Texte établi sur un exemplaire (coll. part.) du  Nouveau Décaméron. Quatrième journée, publié à Paris par E. Dentu en 1885.


Marcelle aux  yeux d’or

PAR

ANATOLE FRANCE

~ * ~


J’AVAIS cinq ans et une idée du monde que j’ai dû changer depuis, et c’est dommage, car elle était charmante. Un jour, tandis que j’étais occupé à dessiner des bonshommes, ma mère m’appela sans songer qu’elle me dérangeait. Les mères ont de ces étourderies.

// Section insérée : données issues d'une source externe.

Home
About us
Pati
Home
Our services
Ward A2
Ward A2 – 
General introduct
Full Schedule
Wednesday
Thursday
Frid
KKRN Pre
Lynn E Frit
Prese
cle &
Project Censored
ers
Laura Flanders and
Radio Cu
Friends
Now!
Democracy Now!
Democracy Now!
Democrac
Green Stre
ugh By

Cette fois, il s’agissait de me faire ma toilette. Je n’en sentais pas la nécessité et j’en voyais le désagrément. Je résistais, je faisais des grimaces ; j’étais insupportable. Ma mère me dit :

- Ta marraine va venir : ce serait joli si tu n’étais pas habillé !

Ma marraine ! je ne l’avais pas encore vue ; je ne la connaissais pas du tout. Je ne savais même pas qu’elle existât. Mais je savais très bien ce que c’est qu’une marraine ; je l’avais lu dans les contes et vu dans les images ; je savais qu’une marraine est une fée.

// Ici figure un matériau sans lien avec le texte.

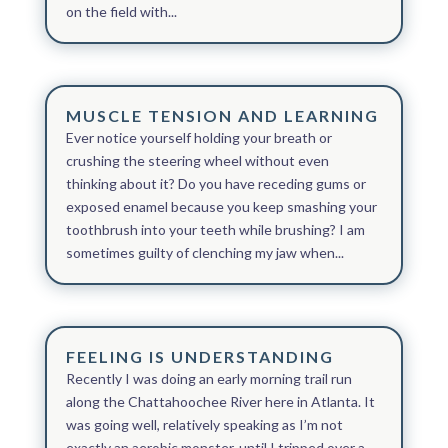
on the field with...
MUSCLE TENSION AND LEARNING
Ever notice yourself holding your breath or
crushing the steering wheel without even
thinking about it? Do you have receding gums or
exposed enamel because you keep smashing your
toothbrush into your teeth while brushing? I am
sometimes guilty of clenching my jaw when...
FEELING IS UNDERSTANDING
Recently I was doing an early morning trail run
along the Chattahoochee River here in Atlanta. It
was going well, relatively speaking as I’m not
exactly an aerobic monster, until I tripped over a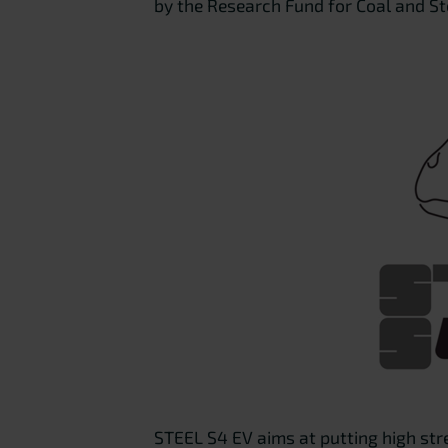
by the Research Fund for Coal and S
STEEL S4 EV aims at putting high stre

Je me laissai peigner et savonner tant qu’il plut à ma chère maman. Je songeais à ma marraine avec une extrême curiosité de la connaître. Mais, bien que grand questionneur d’ordinaire, je ne demandai rien de tout ce que je brûlais de savoir.

- Pourquoi ?

- Vous me demandez pourquoi. Ah ! c’est que je n’osais ; c’est que les fées, telles que je les comprenais, voulaient le silence et le mystère ; c’est qu’il est dans les sentiments un vague si précieux que l’âme la plus neuve en ce monde est par instinct jalouse de le garder ; c’est qu’il existe pour l’enfant comme pour l’homme des choses ineffables ; c’est que sans l’avoir connue j’aimais ma marraine.

Je vais bien vous surprendre, mais la vérité a parfois heureusement quelque chose d’imprévu, qui la rend supportable… Ma marraine était belle à souhait. Quand je la vis, je la reconnus. C’était bien celle que j’attendais, c’était ma fée. Je la contemplais sans surprise, ravi. Pour cette fois et par extraordinaire la nature égalait les rêves de beauté d’un petit enfant.

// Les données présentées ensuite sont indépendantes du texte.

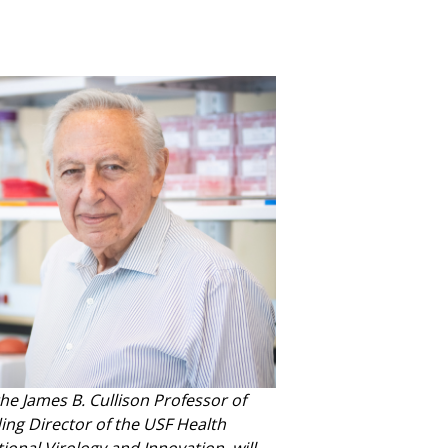
the James B. Cullison Professor of
ng Director of the USF Health
tional Virology and Innovation, will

Ma marraine me regarda : elle avait des yeux d’or. Elle me sourit et je lui vis des dents aussi petites que les miennes. Elle parla ; sa voix était claire et chantait comme une source dans les bois. Elle me baisa, ses lèvres étaient fraîches : je les sens encore sur ma joue.

Je goûtai à la voir une infinie douceur. Et il fallait, paraît-il, que cette rencontre fût charmante de tout point ; car le souvenir qui m’en reste est dégagé de tout détail qui l’eût gâté. Il a pris une simplicité lumineuse. C’est la bouche entr’ouverte pour un sourire et pour un baiser, debout, les bras ouverts, que m’apparaît invariablement ma marraine.

Elle me souleva de terre et me dit :

- Trésor, laisse-moi voir la couleur de tes yeux.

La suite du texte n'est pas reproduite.